This is something I’ve been breaking my head over for the last few months.
We have a solid product—it’s a SaaS tool used by both Russian businesses and US companies. We want to run UGC campaigns simultaneously in both markets, which makes total sense from a content production standpoint: we can batch-produce videos, get way more volume than if we went market-by-market.
But here’s the problem: the brief that works for Russian creators doesn’t fully work for US creators, and vice versa. Russian audiences respond to a certain energy—direct, a little bit of humor, product-forward. US audiences, at least in our case, respond better to more narrative-driven, “here’s how this fits into my life” kind of content.
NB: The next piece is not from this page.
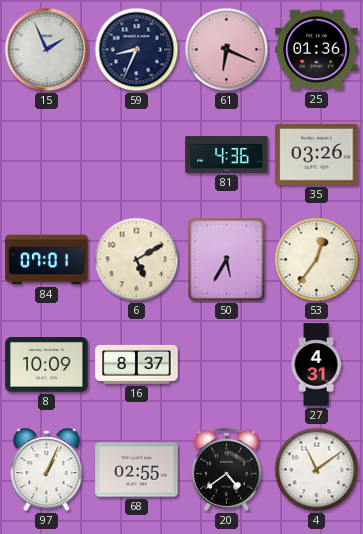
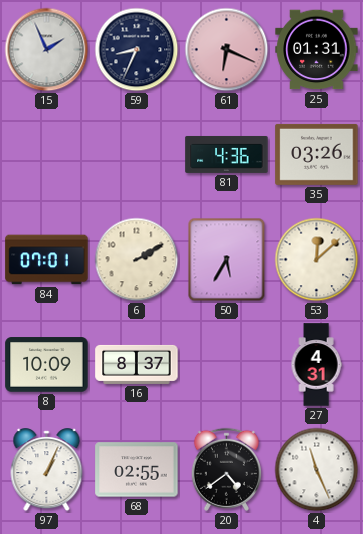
25: 01:36 -> 01:31
6: 5:10 -> 2:10
53: 12:36 -> 12:08
4: 11:09 -> 11:26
So we end up adapting the brief. Fine. But then we have this weird gap: the Russian UGC looks and feels different from the US UGC, and honestly, our brand starts to feel fractured.
I’ve tried a few things. One approach: we made a really detailed brand guideline—tone, visual style, core messages, everything—and tried to apply it uniformly. But it was so rigid that creators felt constrained. Russian creators said it was too American; US creators said it felt foreign.
Another approach: we let creators adapt more freely within broad guidelines. That gave us better creative, but now I’m looking at the finished videos and they feel like they’re from two different brands.
So I’m trying to figure out the right balance. Is there a way to have bilingual UGC that feels cohesive as one brand but still resonates authentically in each market? Or am I chasing something that doesn’t actually exist?
What’s your system? Do you adapt the brief significantly for different markets, or do you try to keep it consistent and let the creator interpret it? And how do you quality-check to make sure the finished work still feels like one brand?